Are the St Paul's protesters part time?
A police helicopter hovering over the tented Occupy London protest group outside St Paul’s Cathedral has detected with infra-red cameras that in the early hours of the morning, only one in 10 of the tents had anyone inside. I’m indebted to the Daily Telegraph for this information.
If true, it certainly casts a new light on the nature of protest in the year 2011.
Clearly there is something somehow not quite right about a protest that gives the appearance of 24 hour dedication, but which in reality finds only 20 of the 200 tents actually occupied at 3.00 am. The whole issue somehow feels a little less urgent, a little less committed, than it seemed to boast.
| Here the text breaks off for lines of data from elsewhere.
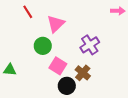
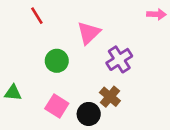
pink triangle: (56, 24) -> (89, 33), moved
pink square: (58, 66) -> (57, 106), moved

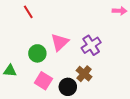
pink triangle: (89, 33) -> (60, 42), moved
green circle: (57, 61) -> (37, 53), moved

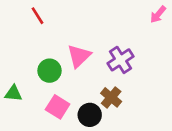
pink arrow: (120, 11) -> (158, 14), turned 128

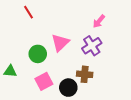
pink arrow: (158, 14) -> (99, 21), moved
brown cross: (111, 97) -> (85, 74), turned -35
pink square: (58, 107) -> (44, 81), turned 30

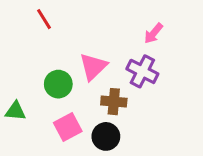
purple cross: (92, 46) -> (142, 71), turned -30
brown cross: (85, 74) -> (114, 102), moved

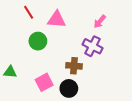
pink triangle: (93, 67) -> (56, 19), moved, turned 48
green circle: (58, 84) -> (38, 41), moved

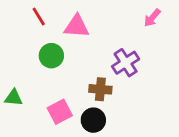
pink arrow: (100, 21) -> (152, 18), moved
purple cross: (93, 46) -> (126, 63), turned 30

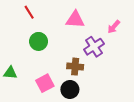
pink arrow: (152, 18) -> (114, 27), moved
pink triangle: (77, 26) -> (75, 19), moved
But I’m more intrigued by the position of the church in the matter. The once permissive Dean and Chapter claim it is costing them tens of thousand of pounds a week to keep the place shut for “health and safety” reasons.
Attending a remote village church last Sunday, I heard the presiding cleric expressing her dismay at the attitude of the St Paul’s authorities in shutting the cathedral doors against the protest. She conjured the commandment “Love thy Neighbour”. Indeed the Dean’s initial reaction was to do just that and to tolerate the protest on his forecourt. Later, other counsels prevailed and he had the doors locked.
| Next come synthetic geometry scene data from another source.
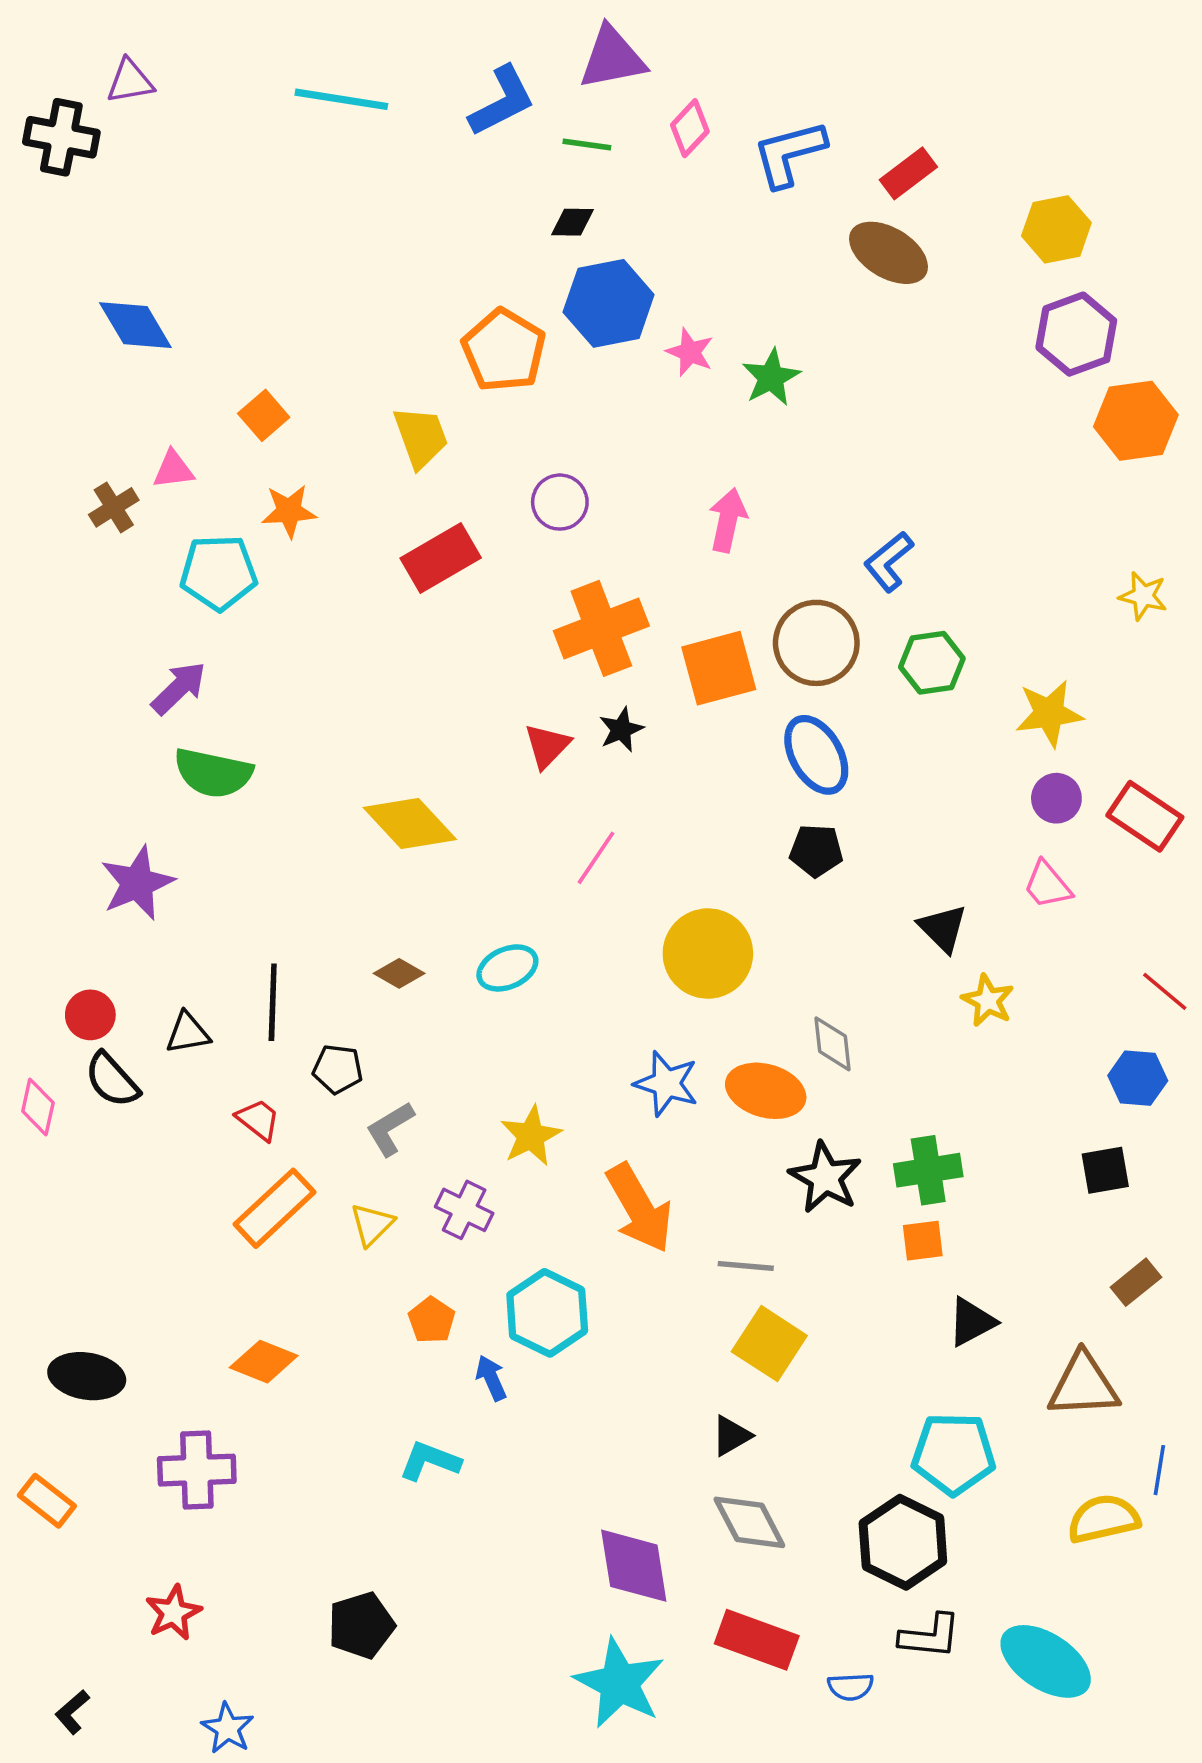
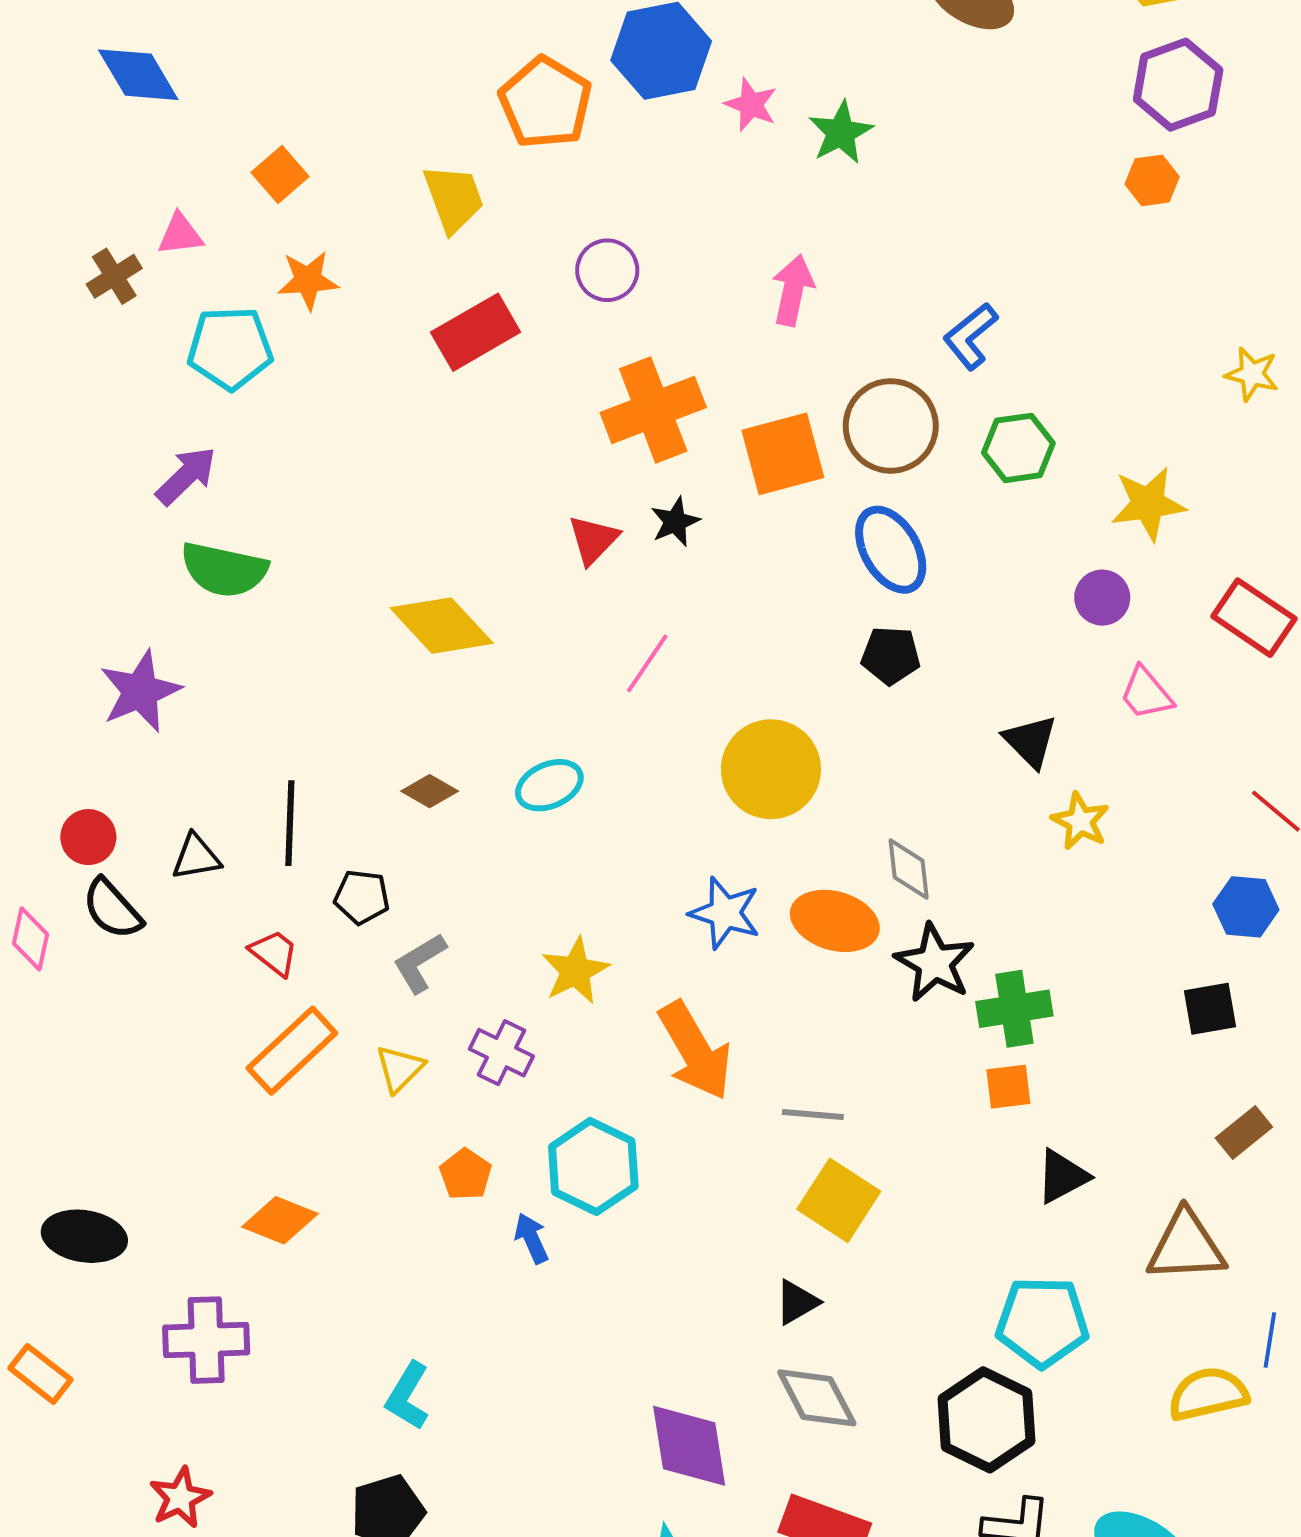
orange hexagon: (1136, 421) -> (1152, 180), moved, size x0.6
purple circle: (1056, 798) -> (1102, 598), moved
black star: (825, 1177) -> (935, 963), moved
cyan L-shape: (430, 1461) -> (408, 1396), moved, turned -80

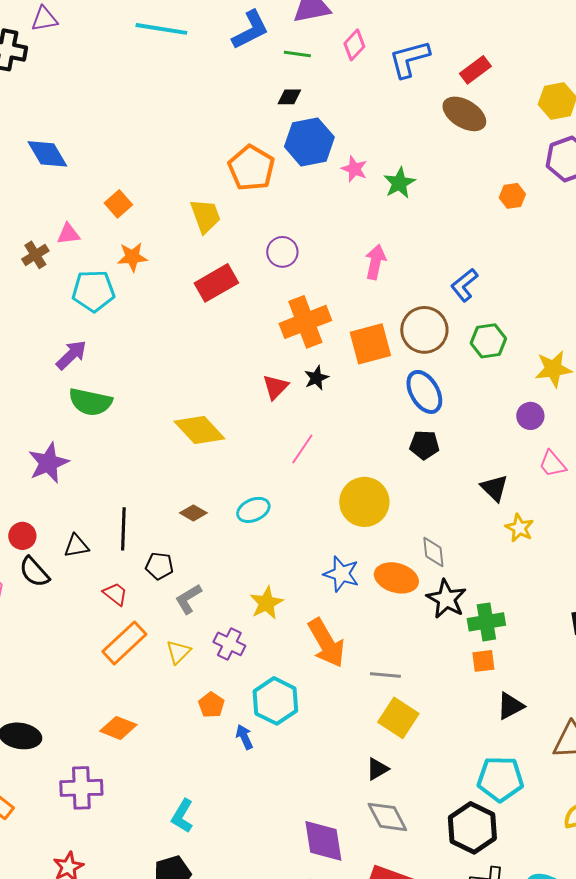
orange hexagon: (1152, 180) -> (512, 196), moved

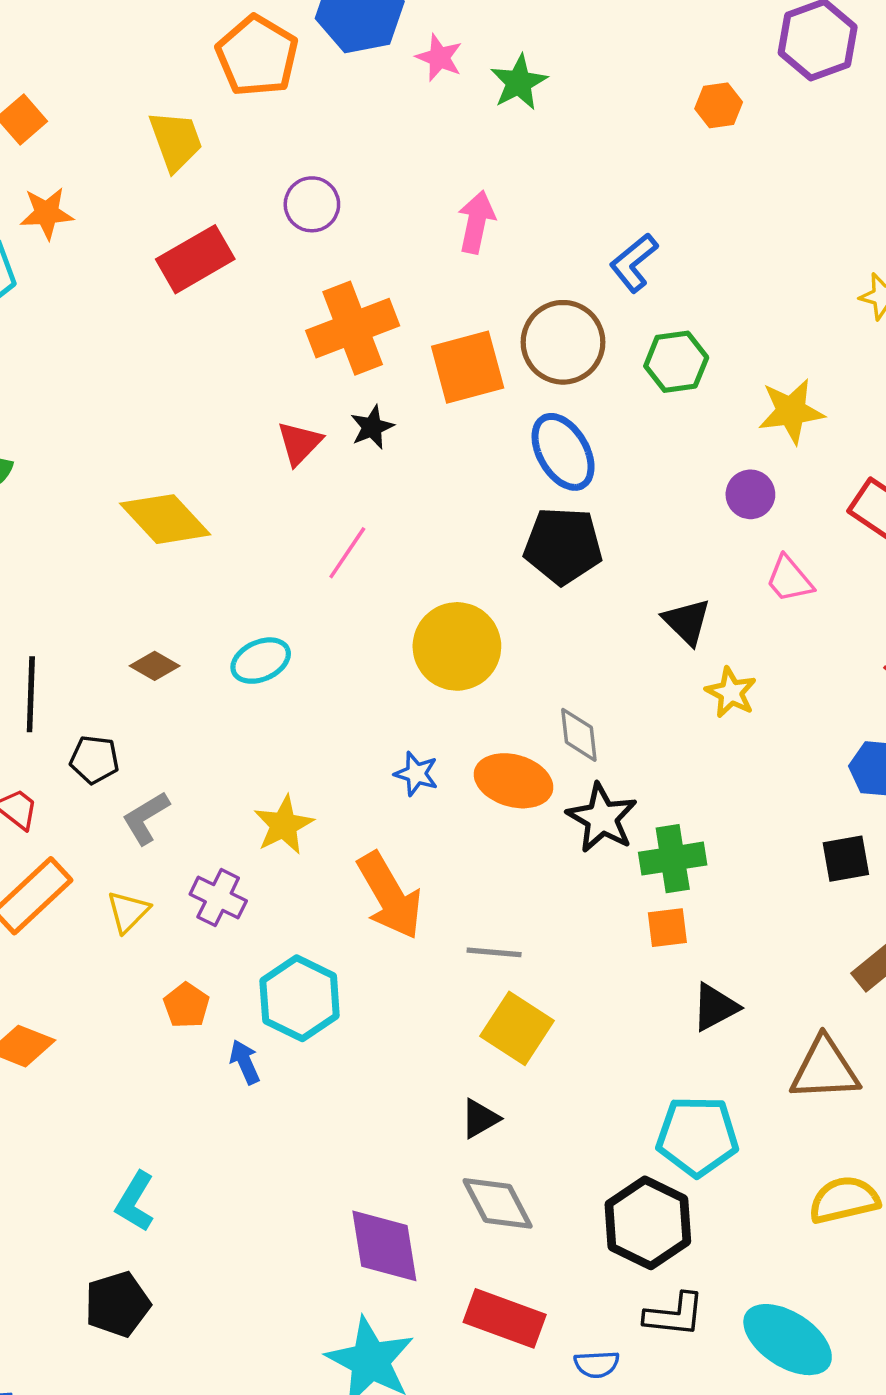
black pentagon: (424, 445) -> (563, 546), size x1.5
blue star: (341, 574) -> (416, 774), size x0.7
It begs the question: which neighbour to love? Should it be the banker, the financier, the hedge fundista, down the road in the Square Mile, or the neighbour on your forecourt ?
Christ, we are told, “cast out the money changers”. Have the Dean and his Chapter chosen the “money changer”, over the “common protester”?
On the other hand, when I “sat in” with hundreds of others, in a student protest in 1970, we never left, even for a shower, for six long and increasingly odour strewn weeks.
Now that it seems the protesters are not quite what they seem, is a blur developing with the bankers who claimed to be “doing God’s work?”